Aim of the exercise:
Retype the lines from the one containing "Das Restaurant Madeleine" through the last line of the entries below, exactly and in full, omitting every image.

Supplied information:
------------------------------------------------------------------------

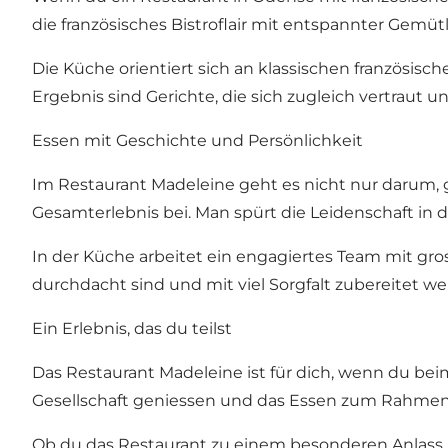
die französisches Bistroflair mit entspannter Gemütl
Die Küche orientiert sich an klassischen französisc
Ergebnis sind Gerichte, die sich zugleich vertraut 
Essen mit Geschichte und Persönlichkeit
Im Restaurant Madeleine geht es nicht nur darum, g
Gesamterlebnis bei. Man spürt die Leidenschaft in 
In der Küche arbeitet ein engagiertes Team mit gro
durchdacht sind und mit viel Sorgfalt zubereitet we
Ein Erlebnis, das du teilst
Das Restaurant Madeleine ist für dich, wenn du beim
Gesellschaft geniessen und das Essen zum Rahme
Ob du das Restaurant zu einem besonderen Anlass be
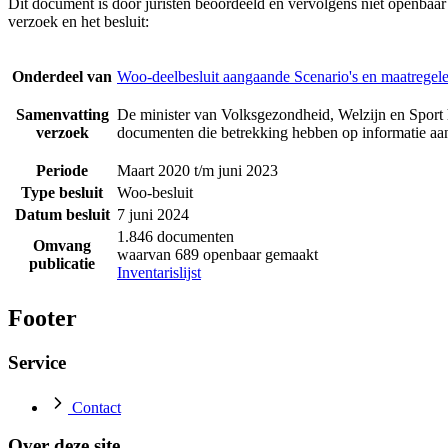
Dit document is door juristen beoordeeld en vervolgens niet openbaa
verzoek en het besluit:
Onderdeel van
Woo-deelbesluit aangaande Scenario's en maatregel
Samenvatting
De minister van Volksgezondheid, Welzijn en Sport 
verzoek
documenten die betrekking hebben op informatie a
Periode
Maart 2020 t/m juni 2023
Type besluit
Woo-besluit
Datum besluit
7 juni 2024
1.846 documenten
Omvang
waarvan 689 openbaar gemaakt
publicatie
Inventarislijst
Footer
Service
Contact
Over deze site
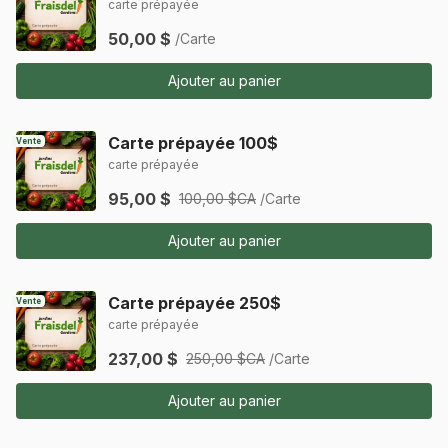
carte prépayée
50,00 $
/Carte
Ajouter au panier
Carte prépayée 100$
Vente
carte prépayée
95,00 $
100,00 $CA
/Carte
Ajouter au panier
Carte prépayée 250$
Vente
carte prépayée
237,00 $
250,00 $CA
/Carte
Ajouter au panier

------------------------------------------------------------------------

Response area:
Das Restaurant Madeleine ist für dich, wenn du beim
Gesellschaft geniessen und das Essen zum Rahme
Ob du das Restaurant zu einem besonderen Anlass be
Dit document is door juristen beoordeeld en vervolgens niet openbaa
verzoek en het besluit:
Onderdeel van
Woo-deelbesluit aangaande Scenario's en maatregel
Samenvatting
De minister van Volksgezondheid, Welzijn en Sport 
verzoek
documenten die betrekking hebben op informatie a
Periode
Maart 2020 t/m juni 2023
Type besluit
Woo-besluit
Datum besluit
7 juni 2024
1.846 documenten
Omvang
waarvan 689 openbaar gemaakt
publicatie
Inventarislijst
Footer
Service
Contact
Over deze site
carte prépayée
50,00 $
/Carte
Ajouter au panier
Carte prépayée 100$
Vente
carte prépayée
95,00 $
100,00 $CA
/Carte
Ajouter au panier
Carte prépayée 250$
Vente
carte prépayée
237,00 $
250,00 $CA
/Carte
Ajouter au panier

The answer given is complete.